When designing lighting for an educational space, whether it be a classroom, lecture theatre, library etc. The idea that lighting is for people, not the building should be one of the main influencing factors when determining what light sources are to be used. Traditionally, the objective of lighting is to enable work to be carried out quickly and efficiently without discomfort.
When lighting a classroom space, the objective of the lighting is to facilitate the learning process. An educational space differs from your traditional office space as students do not face the same direction all day. There aren’t rows of identical cubicles or desk areas, students often are facing different directions and learning from multiple sources throughout a day as well as working in groups spread around a table.

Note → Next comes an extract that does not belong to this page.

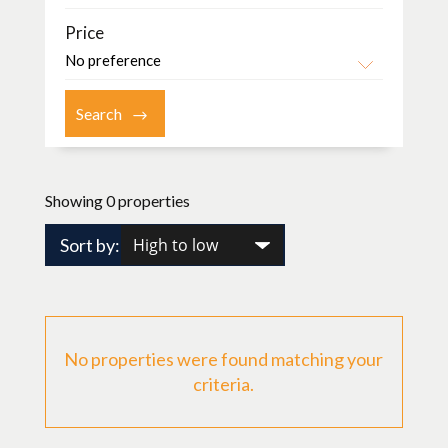
Price
Showing 0 properties
Sort by:
No properties were found matching your
criteria.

A learning environment requires a lot of light on the walls, as a majority of classrooms now use 360° learning spaces, including whiteboards, bookshelves, locker areas (for primary years), sign in areas etc. However when a smartboard or projector is in use, the desired end result is the opposite as it can be hard to read with too much light on the projected location, a simple solution to this is having a separate dimming or off switch for the lighting above the projected area.
When designing a classroom from scratch, the design should utilise daylight where possible for a more eco-friendly result. However the learning process is a main priority and should not be impacted for a more cost efficient end product.
Lighting can account for 30% of the electrical consumption within schools so where possible, occupancy sensors and daylight harvesting controls should be implemented. As numerous studies have shown, occupancy sensors can reduce energy costs by up to 75%.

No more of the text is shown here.